§ To do: Look through the data below and show every line that includes "empresa".

§ Material provided:
────────────────

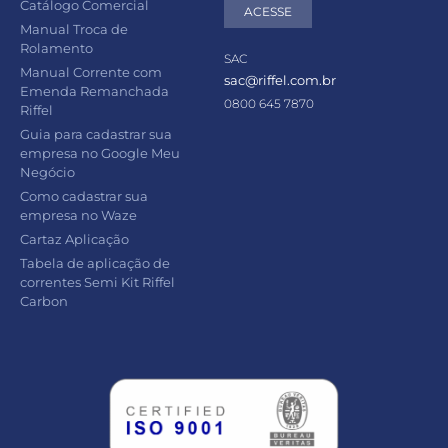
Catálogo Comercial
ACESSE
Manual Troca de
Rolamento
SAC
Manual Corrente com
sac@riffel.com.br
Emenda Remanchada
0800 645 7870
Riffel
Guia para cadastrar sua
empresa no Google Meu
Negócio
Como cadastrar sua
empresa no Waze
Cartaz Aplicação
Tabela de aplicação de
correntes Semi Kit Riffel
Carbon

────────────────

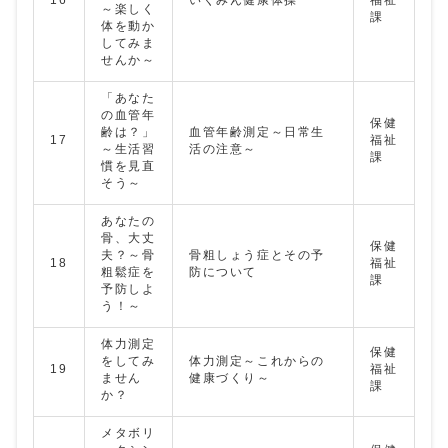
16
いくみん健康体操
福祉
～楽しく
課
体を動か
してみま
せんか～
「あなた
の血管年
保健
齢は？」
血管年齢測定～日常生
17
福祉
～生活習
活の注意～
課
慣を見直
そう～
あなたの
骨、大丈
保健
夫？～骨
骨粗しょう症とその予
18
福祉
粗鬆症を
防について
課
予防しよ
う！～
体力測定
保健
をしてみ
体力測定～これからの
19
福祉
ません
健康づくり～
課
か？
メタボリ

────────────────

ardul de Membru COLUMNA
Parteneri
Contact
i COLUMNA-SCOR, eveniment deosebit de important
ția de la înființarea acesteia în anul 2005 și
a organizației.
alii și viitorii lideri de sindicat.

────────────────

§ Exercise output:
empresa no Google Meu
empresa no Waze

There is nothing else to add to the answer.